Department of Information Studies, University at Albany, State University of New York, Albany, NY, USA.
J Am Med Inform Assoc. 2010 Sep-Oct;17(5):514-8. doi: 10.1136/jamia.2010.003947.
The Third i2b2 Workshop on Natural Language Processing Challenges for Clinical Records focused on the identification of medications, their dosages, modes (routes) of administration, frequencies, durations, and reasons for administration in discharge summaries. This challenge is referred to as the medication challenge. For the medication challenge, i2b2 released detailed annotation guidelines along with a set of annotated discharge summaries. Twenty teams representing 23 organizations and nine countries participated in the medication challenge. The teams produced rule-based, machine learning, and hybrid systems targeted to the task. Although rule-based systems dominated the top 10, the best performing system was a hybrid. Of all medication-related fields, durations and reasons were the most difficult for all systems to detect. While medications themselves were identified with better than 0.75 F-measure by all of the top 10 systems, the best F-measure for durations and reasons were 0.525 and 0.459, respectively. State-of-the-art natural language processing systems go a long way toward extracting medication names, dosages, modes, and frequencies. However, they are limited in recognizing duration and reason fields and would benefit from future research.

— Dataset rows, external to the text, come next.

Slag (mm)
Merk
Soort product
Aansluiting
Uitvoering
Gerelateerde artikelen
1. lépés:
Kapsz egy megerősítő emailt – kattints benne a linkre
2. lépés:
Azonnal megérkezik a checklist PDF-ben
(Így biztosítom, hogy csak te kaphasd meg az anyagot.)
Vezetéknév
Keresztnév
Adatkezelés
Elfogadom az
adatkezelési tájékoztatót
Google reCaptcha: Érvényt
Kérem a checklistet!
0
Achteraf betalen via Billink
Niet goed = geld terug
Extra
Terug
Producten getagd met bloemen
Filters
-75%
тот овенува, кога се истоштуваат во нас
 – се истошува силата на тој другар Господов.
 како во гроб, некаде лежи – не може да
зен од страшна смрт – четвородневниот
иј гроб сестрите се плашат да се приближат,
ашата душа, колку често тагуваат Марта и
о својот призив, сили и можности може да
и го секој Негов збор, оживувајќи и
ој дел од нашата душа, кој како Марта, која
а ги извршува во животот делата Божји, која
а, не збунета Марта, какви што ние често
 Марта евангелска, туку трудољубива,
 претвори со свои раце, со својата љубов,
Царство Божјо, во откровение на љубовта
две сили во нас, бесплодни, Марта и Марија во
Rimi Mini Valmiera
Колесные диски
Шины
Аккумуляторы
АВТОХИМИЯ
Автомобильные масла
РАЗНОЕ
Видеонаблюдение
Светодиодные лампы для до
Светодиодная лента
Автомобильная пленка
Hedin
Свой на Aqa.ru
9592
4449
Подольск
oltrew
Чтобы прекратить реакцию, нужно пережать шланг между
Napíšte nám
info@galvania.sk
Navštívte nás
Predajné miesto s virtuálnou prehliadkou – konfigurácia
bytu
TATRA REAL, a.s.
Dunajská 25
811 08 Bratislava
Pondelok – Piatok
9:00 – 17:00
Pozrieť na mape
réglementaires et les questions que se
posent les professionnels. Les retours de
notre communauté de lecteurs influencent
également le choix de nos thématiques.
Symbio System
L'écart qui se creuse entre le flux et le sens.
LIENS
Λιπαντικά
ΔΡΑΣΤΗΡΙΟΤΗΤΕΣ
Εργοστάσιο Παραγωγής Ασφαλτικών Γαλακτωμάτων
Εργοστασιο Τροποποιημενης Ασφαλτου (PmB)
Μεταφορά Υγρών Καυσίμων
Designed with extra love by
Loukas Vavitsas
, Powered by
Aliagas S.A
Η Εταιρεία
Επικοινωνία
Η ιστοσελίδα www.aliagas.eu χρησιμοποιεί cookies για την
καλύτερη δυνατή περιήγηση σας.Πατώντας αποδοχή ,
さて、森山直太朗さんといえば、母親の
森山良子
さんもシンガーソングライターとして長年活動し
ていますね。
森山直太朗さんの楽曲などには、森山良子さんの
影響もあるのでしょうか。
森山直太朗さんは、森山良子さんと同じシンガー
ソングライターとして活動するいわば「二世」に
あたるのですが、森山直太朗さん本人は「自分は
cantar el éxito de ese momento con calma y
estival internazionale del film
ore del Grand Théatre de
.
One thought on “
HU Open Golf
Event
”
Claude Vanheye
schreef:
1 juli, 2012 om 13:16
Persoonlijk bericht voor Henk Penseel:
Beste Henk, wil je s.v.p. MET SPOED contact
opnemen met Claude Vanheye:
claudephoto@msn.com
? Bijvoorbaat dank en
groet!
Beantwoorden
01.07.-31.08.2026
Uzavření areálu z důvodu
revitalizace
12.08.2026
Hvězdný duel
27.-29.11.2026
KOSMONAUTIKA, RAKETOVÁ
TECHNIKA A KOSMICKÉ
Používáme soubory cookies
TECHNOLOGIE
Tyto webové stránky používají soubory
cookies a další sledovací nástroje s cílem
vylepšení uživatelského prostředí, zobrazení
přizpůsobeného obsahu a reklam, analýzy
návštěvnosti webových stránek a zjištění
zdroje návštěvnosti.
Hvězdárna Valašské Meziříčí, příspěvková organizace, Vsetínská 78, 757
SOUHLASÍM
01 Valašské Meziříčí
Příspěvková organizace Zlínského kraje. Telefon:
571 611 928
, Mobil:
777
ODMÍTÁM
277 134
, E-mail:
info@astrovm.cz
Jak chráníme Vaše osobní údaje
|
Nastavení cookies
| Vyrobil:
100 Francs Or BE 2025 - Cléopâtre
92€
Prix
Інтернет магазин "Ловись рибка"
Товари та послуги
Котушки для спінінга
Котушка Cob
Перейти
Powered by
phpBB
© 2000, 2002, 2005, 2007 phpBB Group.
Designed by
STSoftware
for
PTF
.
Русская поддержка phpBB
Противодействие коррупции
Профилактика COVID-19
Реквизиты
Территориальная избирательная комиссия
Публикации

第三届 i2b2 自然语言处理临床记录挑战研讨会重点关注从出院小结中识别药物、剂量、给药途径、频率、持续时间和给药原因。这一挑战被称为药物挑战。针对药物挑战,i2b2 发布了详细的标注指南以及一组标注的出院小结。20 支代表 23 个组织和 9 个国家的团队参与了药物挑战。这些团队开发了针对该任务的基于规则、机器学习和混合系统。虽然基于规则的系统在前十名中占据主导地位,但表现最好的系统是混合系统。在所有与药物相关的字段中,持续时间和原因是所有系统最难检测的。虽然所有前 10 名系统对药物的识别准确率都超过了 0.75 的 F 值,但持续时间和原因的最佳 F 值分别为 0.525 和 0.459。最先进的自然语言处理系统在提取药物名称、剂量、途径和频率方面取得了很大进展。然而,它们在识别持续时间和原因字段方面存在局限性,未来的研究将从中受益。